* **Data for the task**
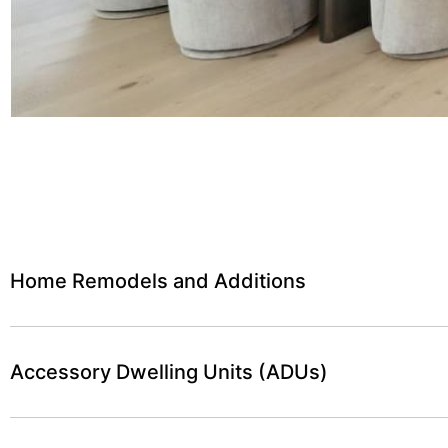
Home Remodels and Additions
Accessory Dwelling Units (ADUs)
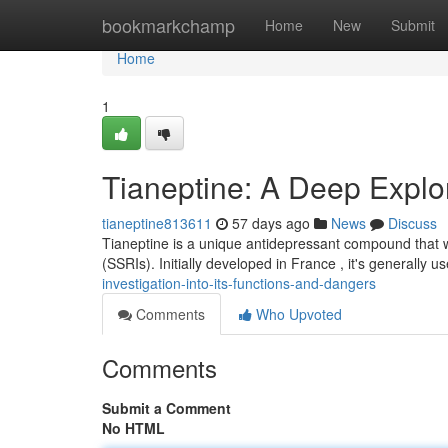
Home
bookmarkchamp
Home
New
Submit
Home
1
Tianeptine: A Deep Explor
tianeptine813611
57 days ago
News
Discuss
Tianeptine is a unique antidepressant compound that wo
(SSRIs). Initially developed in France , it's generally
investigation-into-its-functions-and-dangers
Comments
Who Upvoted
Comments
Submit a Comment
No HTML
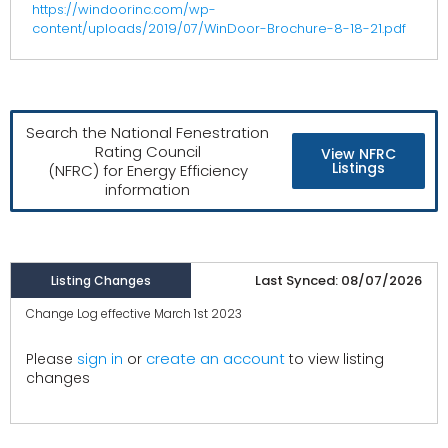
https://windoorinc.com/wp-
content/uploads/2019/07/WinDoor-Brochure-8-18-21.pdf
Search the National Fenestration
Rating Council
View NFRC
Listings
(NFRC) for Energy Efficiency
information
Last Synced: 08/07/2026
Listing Changes
Change Log effective March 1st 2023
create an account
Please
sign in
or
to view listing
changes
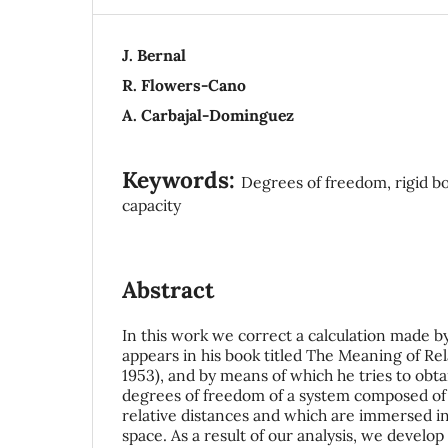
J. Bernal
R. Flowers-Cano
A. Carbajal-Dominguez
Keywords:
Degrees of freedom, rigid bod
capacity
Abstract
In this work we correct a calculation made by
appears in his book titled The Meaning of Rel
1953), and by means of which he tries to obt
degrees of freedom of a system composed of n
relative distances and which are immersed i
space. As a result of our analysis, we develo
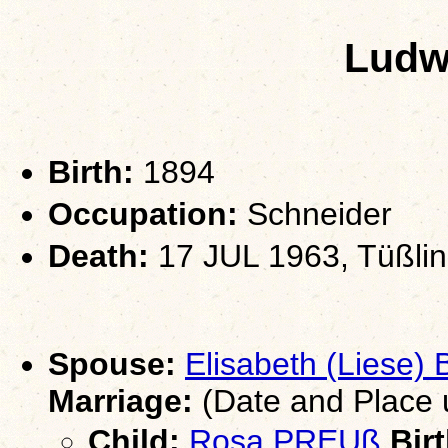
Ludw
Birth:
1894
Occupation:
Schneider
Death:
17 JUL 1963, Tüßling
Spouse:
Elisabeth (Liese
Marriage:
(Date and Place
Child:
Rosa PREUß
Birt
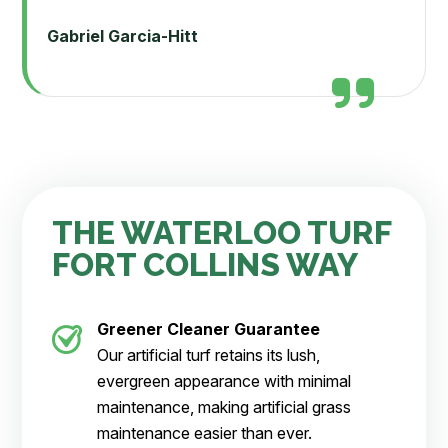
Gabriel Garcia-Hitt
THE WATERLOO TURF
FORT COLLINS WAY
Greener Cleaner
Guarantee
Our artificial turf retains its lush,
evergreen appearance with minimal
maintenance, making artificial grass
maintenance easier than ever.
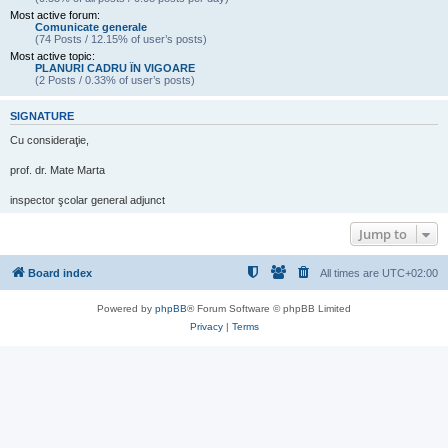
Most active forum:
Comunicate generale
(74 Posts / 12.15% of user’s posts)
Most active topic:
PLANURI CADRU ÎN VIGOARE
(2 Posts / 0.33% of user’s posts)
SIGNATURE
Cu consideraţie,
prof. dr. Mate Marta
inspector şcolar general adjunct
Jump to
Board index
All times are
UTC+02:00
Powered by
phpBB
® Forum Software © phpBB Limited
Privacy
|
Terms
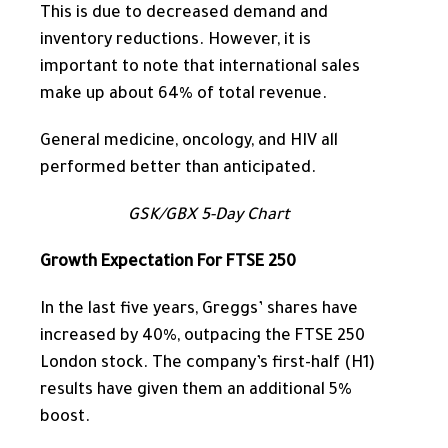
This
is due to decreased demand and
inventory reductions. However, it is
important to note that international sales
make up
about 64% of total revenue.
General medicine, oncology, and HIV all
performed better than anticipated.
GSK/GBX 5-Day Chart
Growth Expectation For FTSE 250
In the last five years,
Greggs’ shares have
increased by 40%, outpacing the FTSE 250
London stock.
The company’s first-half (H1)
results have given them an additional 5%
boost.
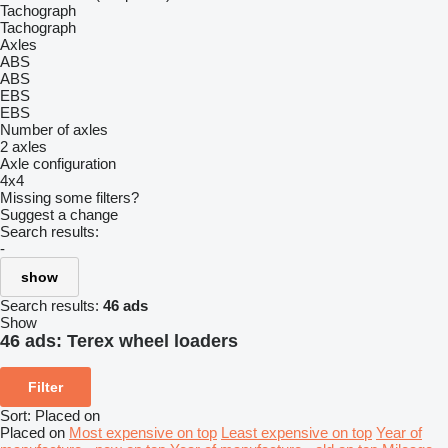
Tachograph
Tachograph
Axles
ABS
ABS
EBS
EBS
Number of axles
2 axles
Axle configuration
4x4
Missing some filters?
Suggest a change
Search results:
-
show
Search results:
46 ads
Show
46 ads:
Terex wheel loaders
Filter
Sort
:
Placed on
Placed on
Most expensive on top
Least expensive on top
Year of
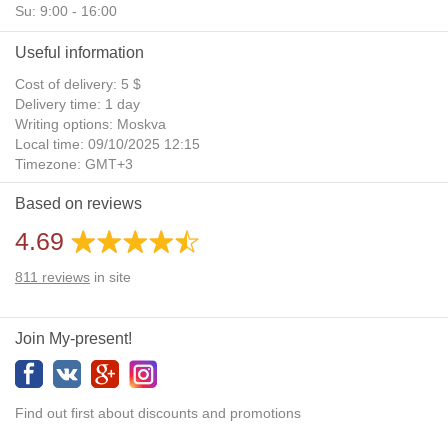
Su: 9:00 - 16:00
Useful information
Cost of delivery: 5 $
Delivery time: 1 day
Writing options: Moskva
Local time: 09/10/2025 12:15
Timezone: GMT+3
Daylight Saving Time: No
Based on reviews
Additional gifts: Yes
4.69
811
reviews
in site
Join My-present!
Find out first about discounts and promotions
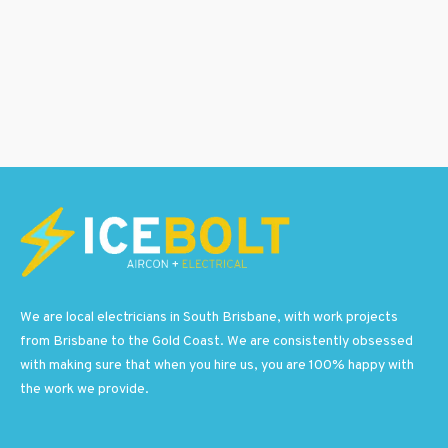
We are local electricians in South Brisbane, with work projects
from Brisbane to the Gold Coast. We are consistently obsessed
with making sure that when you hire us, you are 100% happy with
the work we provide.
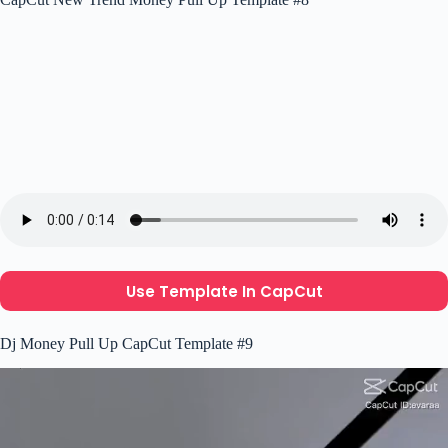
Use Template In CapCut
Dj Money Pull Up CapCut Template #9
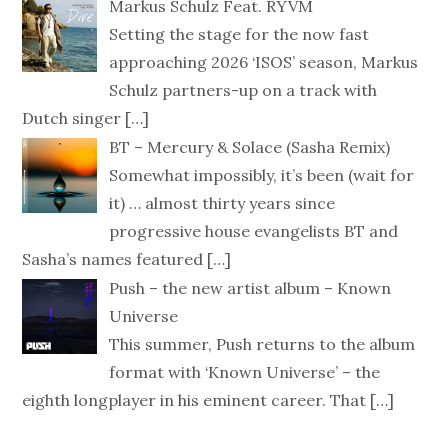
Markus Schulz Feat. RYVM
Setting the stage for the now fast
approaching 2026 ‘ISOS’ season, Markus
Schulz partners-up on a track with
Dutch singer
[…]
BT – Mercury & Solace (Sasha Remix)
Somewhat impossibly, it’s been (wait for
it) … almost thirty years since
progressive house evangelists BT and
Sasha’s names featured
[…]
Push – the new artist album – Known
Universe
This summer, Push returns to the album
format with ‘Known Universe’ – the
eighth longplayer in his eminent career. That
[…]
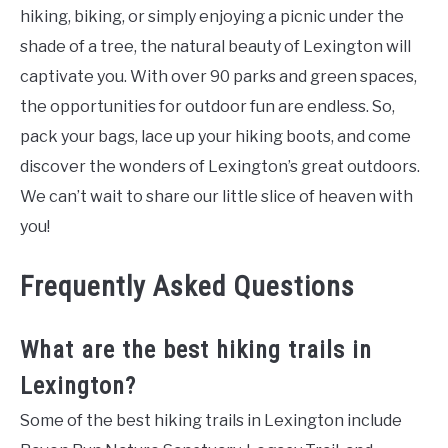
hiking, biking, or simply enjoying a picnic under the
shade of a tree, the natural beauty of Lexington will
captivate you. With over 90 parks and green spaces,
the opportunities for outdoor fun are endless. So,
pack your bags, lace up your hiking boots, and come
discover the wonders of Lexington’s great outdoors.
We can’t wait to share our little slice of heaven with
you!
Frequently Asked Questions
What are the best hiking trails in
Lexington?
Some of the best hiking trails in Lexington include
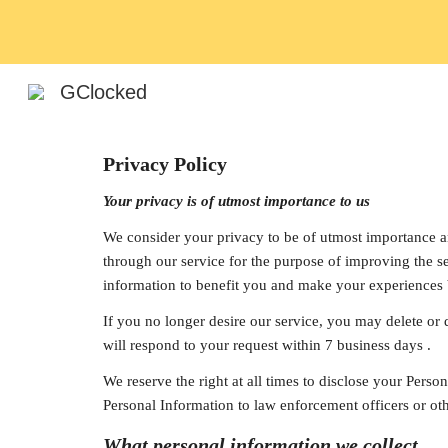
Sk
GClocked
Privacy Policy
Your privacy is of utmost importance to us
We consider your privacy to be of utmost importance and
through our service for the purpose of improving the se
information to benefit you and make your experiences b
If you no longer desire our service, you may delete or 
will respond to your request within 7 business days .
We reserve the right at all times to disclose your Perso
Personal Information to law enforcement officers or oth
What personal information we collect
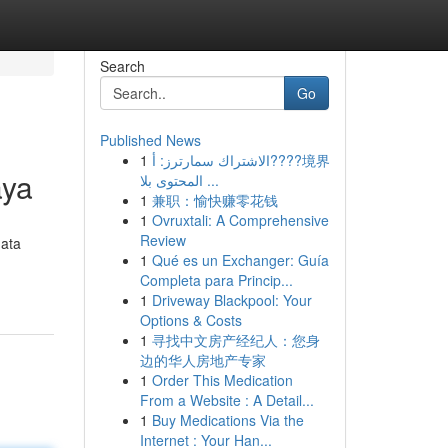
Search
Go
Published News
1
الاشتراك سمارترز: أ????境界
aya
المحتوى بلا ...
1
兼职：愉快赚零花钱
1
Ovruxtali: A Comprehensive
Review
mata
1
Qué es un Exchanger: Guía
Completa para Princip...
1
Driveway Blackpool: Your
Options & Costs
1
寻找中文房产经纪人：您身
边的华人房地产专家
1
Order This Medication
From a Website : A Detail...
1
Buy Medications Via the
Internet : Your Han...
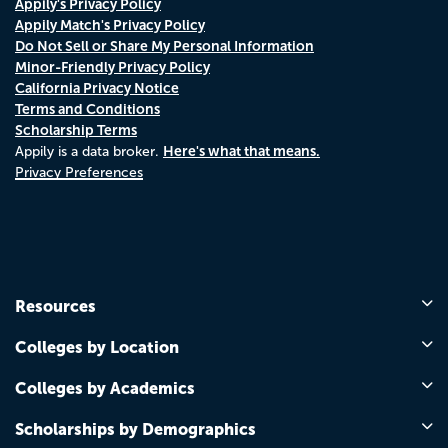
Appily's Privacy Policy
Appily Match's Privacy Policy
Do Not Sell or Share My Personal Information
Minor-Friendly Privacy Policy
California Privacy Notice
Terms and Conditions
Scholarship Terms
Here's what that means.
Appily is a data broker.
Privacy Preferences
Resources
Colleges by Location
Colleges by Academics
Scholarships by Demographics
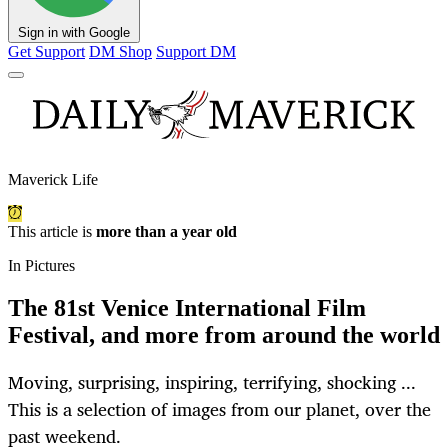
Sign in with Google
Get Support
DM Shop
Support DM
Maverick Life
This article is
more than a year old
In Pictures
The 81st Venice International Film
Festival, and more from around the world
Moving, surprising, inspiring, terrifying, shocking ...
This is a selection of images from our planet, over the
past weekend.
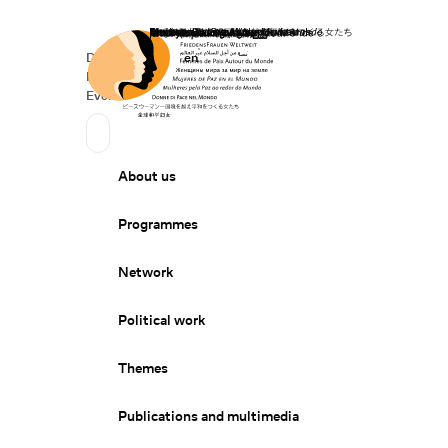
Home
Donate
Deutsch
de
English
en
Secondary Navigation
Sprache wechseln
News
Events
Suchen
Primary Navigation
About us
Programmes
Network
Political work
Themes
Publications and multimedia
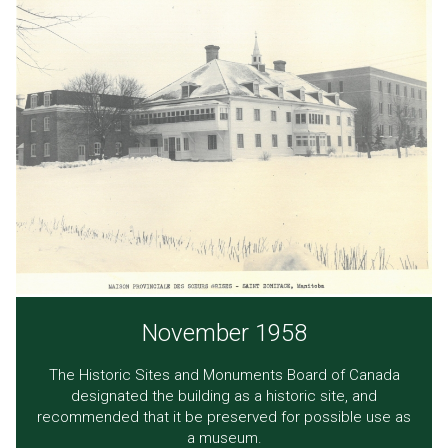
November 1958
The Historic Sites and Monuments Board of Canada
designated the building as a historic site, and
recommended that it be preserved for possible use as
a museum.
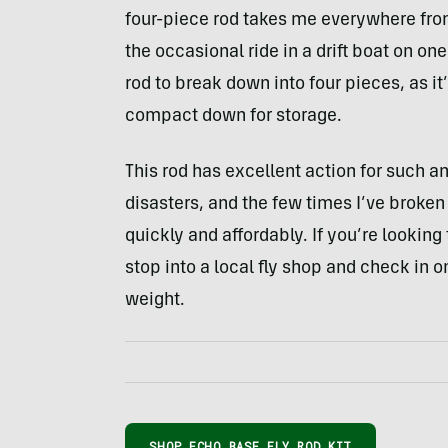
four-piece rod takes me everywhere from 
the occasional ride in a drift boat on one
rod to break down into four pieces, as it’
compact down for storage.
This rod has excellent action for such a
disasters, and the few times I’ve broken
quickly and affordably. If you’re looking 
stop into a local fly shop and check in 
weight.
SHOP ECHO BASE FLY ROD KIT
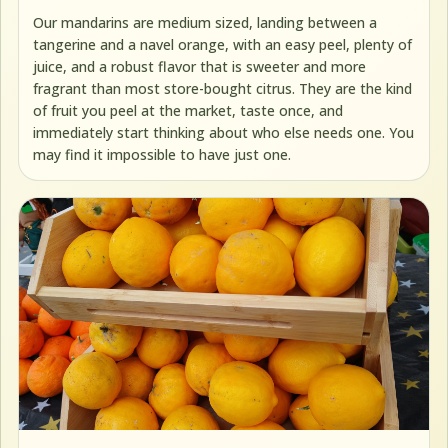
Our mandarins are medium sized, landing between a
tangerine and a navel orange, with an easy peel, plenty of
juice, and a robust flavor that is sweeter and more
fragrant than most store-bought citrus. They are the kind
of fruit you peel at the market, taste once, and
immediately start thinking about who else needs one. You
may find it impossible to have just one.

* **Work required**
Above are the records. Print exactly, and only, the lines from the line with "important to note that international sales" to the line with "London stock.", both inclusive.

* **Response to the task**
important to note that international sales
make up
about 64% of total revenue.
General medicine, oncology, and HIV all
performed better than anticipated.
GSK/GBX 5-Day Chart
Growth Expectation For FTSE 250
In the last five years,
Greggs’ shares have
increased by 40%, outpacing the FTSE 250
London stock.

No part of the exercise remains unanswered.